Southend Hospital Radio – My Story
Article written by Neil Monnery
Well for my first blog on here I think I should tell you a little bit about myself and how I became a presenter at Hospital Radio.
I was a year out of a Journalism degree at university where upon I majored in Broadcast – i.e. Radio & TV. I wanted to get into Journalism but my career hadn’t taken off as yet. I was freelancing a fair bit but nothing stable. I will admit that my main reason for joining was it would be good for my CV.
Four years later and my life and career have changed totally. I’m not in the media any more and work full-time quite happily in Search Marketing. Yet I am very much still at Hospital Radio and to be blunt it is one of my highlights of the week.
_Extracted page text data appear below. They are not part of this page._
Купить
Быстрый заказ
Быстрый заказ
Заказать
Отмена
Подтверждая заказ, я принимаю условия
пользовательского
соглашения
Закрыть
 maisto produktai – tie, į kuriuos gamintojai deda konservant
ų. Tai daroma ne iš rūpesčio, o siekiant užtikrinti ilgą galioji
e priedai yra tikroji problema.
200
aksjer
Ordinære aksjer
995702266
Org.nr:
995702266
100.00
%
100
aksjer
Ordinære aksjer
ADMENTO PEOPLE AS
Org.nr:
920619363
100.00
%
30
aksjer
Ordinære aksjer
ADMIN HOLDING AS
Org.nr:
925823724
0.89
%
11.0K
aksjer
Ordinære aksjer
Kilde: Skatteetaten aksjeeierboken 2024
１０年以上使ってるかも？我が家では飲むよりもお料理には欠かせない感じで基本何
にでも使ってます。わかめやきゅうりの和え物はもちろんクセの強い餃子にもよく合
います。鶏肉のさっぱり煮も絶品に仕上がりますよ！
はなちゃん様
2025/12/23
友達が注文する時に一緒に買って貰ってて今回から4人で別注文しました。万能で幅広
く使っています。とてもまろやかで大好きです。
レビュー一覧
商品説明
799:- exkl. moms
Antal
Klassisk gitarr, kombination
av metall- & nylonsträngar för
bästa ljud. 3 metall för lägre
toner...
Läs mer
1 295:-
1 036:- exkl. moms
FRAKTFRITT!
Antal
I suspect many applications for Hospital Radio are from young people like myself who think that it would be great fun to ‘play at being a DJ’ and it is just a step on the career ladder. By all means doing Hospital Radio is good for any potential media related CV but as I found out – that isn’t what Hospital Radio is about. If you think that you’ll come down and host your own show straight away then I’m sorry – that isn’t how it works.
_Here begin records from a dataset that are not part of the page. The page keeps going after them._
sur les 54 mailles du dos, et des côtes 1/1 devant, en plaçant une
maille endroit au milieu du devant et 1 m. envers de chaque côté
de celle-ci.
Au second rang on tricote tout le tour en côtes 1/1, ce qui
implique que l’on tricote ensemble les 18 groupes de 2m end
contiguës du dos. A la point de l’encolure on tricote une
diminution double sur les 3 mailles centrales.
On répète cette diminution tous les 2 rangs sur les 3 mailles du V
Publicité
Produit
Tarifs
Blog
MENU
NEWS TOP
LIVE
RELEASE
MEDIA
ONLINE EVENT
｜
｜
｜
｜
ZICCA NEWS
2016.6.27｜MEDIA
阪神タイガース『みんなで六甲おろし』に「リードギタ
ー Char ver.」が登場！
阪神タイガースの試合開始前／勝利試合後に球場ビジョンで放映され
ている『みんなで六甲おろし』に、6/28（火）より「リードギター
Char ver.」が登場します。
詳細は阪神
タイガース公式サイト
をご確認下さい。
When you join Southend Hospital Radio the first person you’ll speak to is Joan. She’ll take you through what we do. All new people start on a Request show. These run all five nights of the working week. This is when you’ll go up to the wards and take requests from patients to play on that show later in the evening.
Then you’ll help present the show with all the requests. All nights have a different team of volunteers who visit different wards. No two nights are the same as their are differing styles of presenting and a whole mix of characters. It all makes for what Hospital Radio is.
If you are interested in learning how to run a radio desk then Dave will help you learn and you will build up experience of being on air. However you get far more from it then just a nice note on your CV.
You get to meet new people and make new friends. You get to do something which genuinely helps people. When you go up to the wards to take requests you might just be the only non-staff person that patient will see all day. Many of them just want a chat and didn’t even know they should pick up free radio. You might think that it is only radio but being part of the Hospital Radio team is more than that.
So four years or so on and I’m still in the same seat every Wednesday night. The cast list may have changed (except for the very short person who has sat opposite me practically every Wednesday night I’ve been there in the past four years) but the friendship and the sense of doing something good and enjoyable has never changed.
Hospital Radio – Unlike Ronseal – It does more than it says on the tin.